▸ Required action
Scan the entries that follow for the word "само", then report every line in which it appears.

(Collected data)

===============

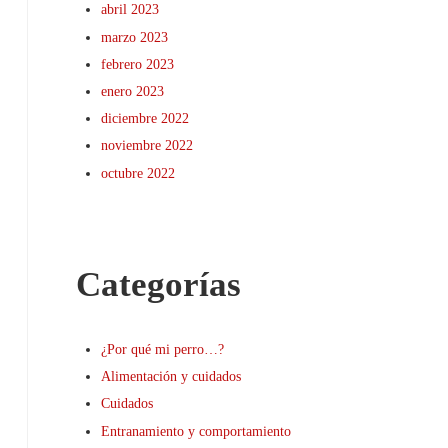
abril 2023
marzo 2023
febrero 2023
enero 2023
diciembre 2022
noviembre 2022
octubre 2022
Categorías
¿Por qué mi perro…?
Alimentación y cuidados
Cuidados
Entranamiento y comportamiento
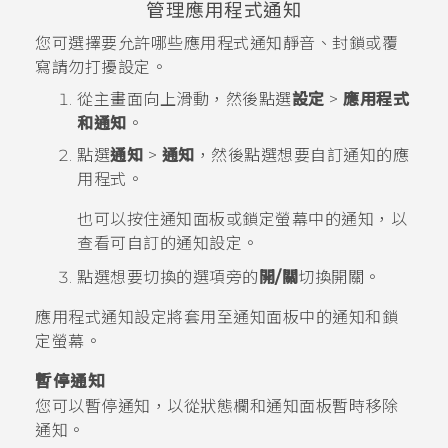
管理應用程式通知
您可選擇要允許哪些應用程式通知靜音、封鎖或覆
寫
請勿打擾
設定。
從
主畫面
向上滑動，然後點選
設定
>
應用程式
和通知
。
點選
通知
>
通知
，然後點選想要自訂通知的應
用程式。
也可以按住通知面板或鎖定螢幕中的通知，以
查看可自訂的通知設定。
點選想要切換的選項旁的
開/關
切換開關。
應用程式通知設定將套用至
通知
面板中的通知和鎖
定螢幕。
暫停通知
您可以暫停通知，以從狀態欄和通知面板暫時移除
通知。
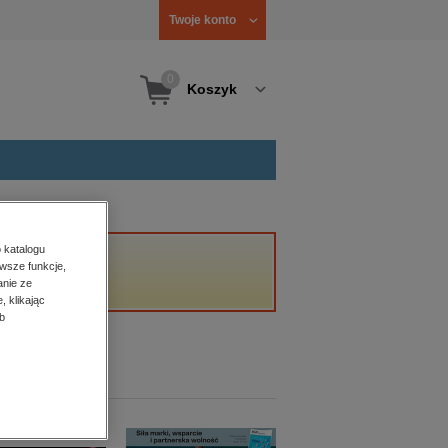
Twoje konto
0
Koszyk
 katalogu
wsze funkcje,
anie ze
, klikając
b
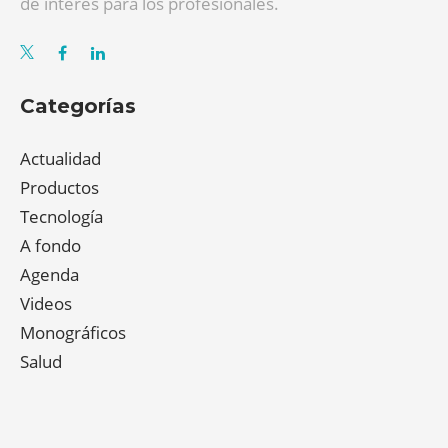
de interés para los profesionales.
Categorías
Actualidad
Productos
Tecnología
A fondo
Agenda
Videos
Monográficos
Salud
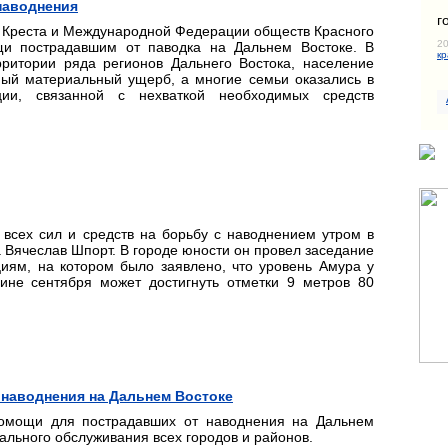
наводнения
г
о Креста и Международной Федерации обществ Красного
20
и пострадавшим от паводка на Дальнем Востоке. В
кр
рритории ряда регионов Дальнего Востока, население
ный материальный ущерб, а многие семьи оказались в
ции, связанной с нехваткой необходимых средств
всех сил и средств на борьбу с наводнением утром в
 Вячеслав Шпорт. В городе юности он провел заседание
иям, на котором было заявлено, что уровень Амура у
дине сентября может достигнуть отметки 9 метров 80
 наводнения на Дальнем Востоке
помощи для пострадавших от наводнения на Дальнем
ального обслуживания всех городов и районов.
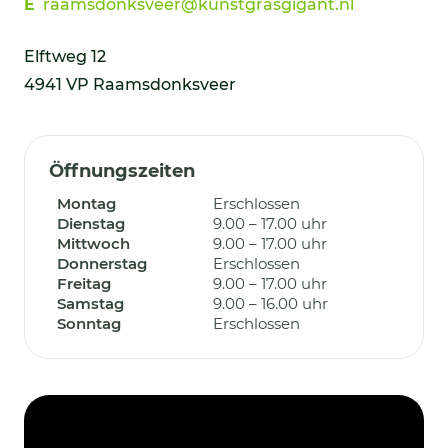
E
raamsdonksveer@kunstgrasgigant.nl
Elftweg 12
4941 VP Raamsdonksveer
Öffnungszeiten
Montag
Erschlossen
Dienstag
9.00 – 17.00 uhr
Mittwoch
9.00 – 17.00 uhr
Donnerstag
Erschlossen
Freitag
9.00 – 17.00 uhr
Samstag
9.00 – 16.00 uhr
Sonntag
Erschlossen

===============

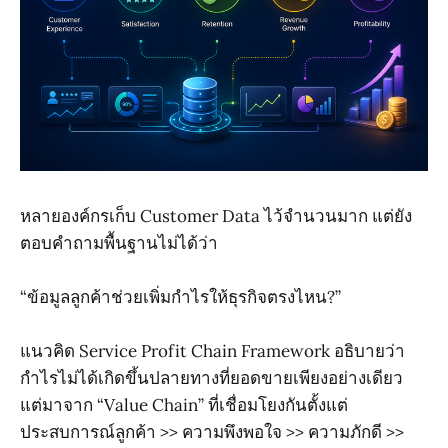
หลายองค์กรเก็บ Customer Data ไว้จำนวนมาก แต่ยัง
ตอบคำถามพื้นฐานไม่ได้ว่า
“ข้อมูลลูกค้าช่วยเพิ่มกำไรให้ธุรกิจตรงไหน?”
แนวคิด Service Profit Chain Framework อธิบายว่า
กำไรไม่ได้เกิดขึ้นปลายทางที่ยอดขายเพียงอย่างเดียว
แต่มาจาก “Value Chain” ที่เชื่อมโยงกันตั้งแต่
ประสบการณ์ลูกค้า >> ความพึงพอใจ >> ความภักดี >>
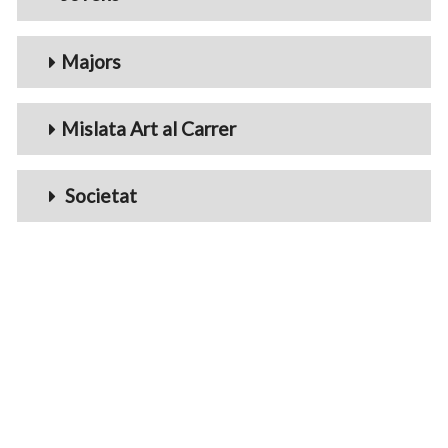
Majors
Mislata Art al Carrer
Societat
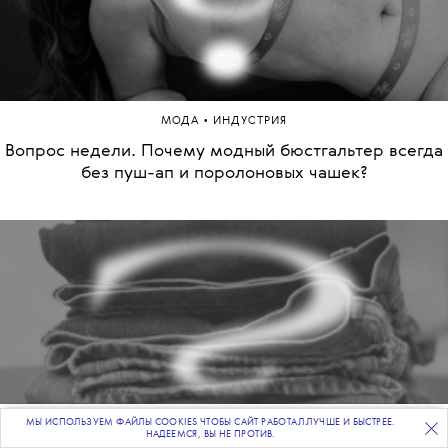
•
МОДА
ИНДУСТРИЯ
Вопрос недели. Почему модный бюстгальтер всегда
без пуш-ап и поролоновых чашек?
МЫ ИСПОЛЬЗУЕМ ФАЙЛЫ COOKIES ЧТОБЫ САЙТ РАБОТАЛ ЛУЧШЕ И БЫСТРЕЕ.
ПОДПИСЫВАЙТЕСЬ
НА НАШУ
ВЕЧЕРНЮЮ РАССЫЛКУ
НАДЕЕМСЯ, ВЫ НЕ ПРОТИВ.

===============

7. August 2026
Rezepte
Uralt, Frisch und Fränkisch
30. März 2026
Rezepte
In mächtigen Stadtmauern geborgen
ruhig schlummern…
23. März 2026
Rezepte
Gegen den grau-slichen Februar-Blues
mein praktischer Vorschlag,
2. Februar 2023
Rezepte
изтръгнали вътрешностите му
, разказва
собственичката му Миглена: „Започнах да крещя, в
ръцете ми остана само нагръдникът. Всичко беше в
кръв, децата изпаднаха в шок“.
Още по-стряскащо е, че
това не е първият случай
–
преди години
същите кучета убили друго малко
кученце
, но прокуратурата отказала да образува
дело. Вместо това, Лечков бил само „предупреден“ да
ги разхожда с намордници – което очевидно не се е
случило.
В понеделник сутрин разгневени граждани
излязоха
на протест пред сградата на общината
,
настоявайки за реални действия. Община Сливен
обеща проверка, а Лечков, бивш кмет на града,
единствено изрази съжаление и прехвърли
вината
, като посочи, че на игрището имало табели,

===============

▸ Answer space
ръцете ми остана само нагръдникът. Всичко беше в
дело. Вместо това, Лечков бил само „предупреден“ да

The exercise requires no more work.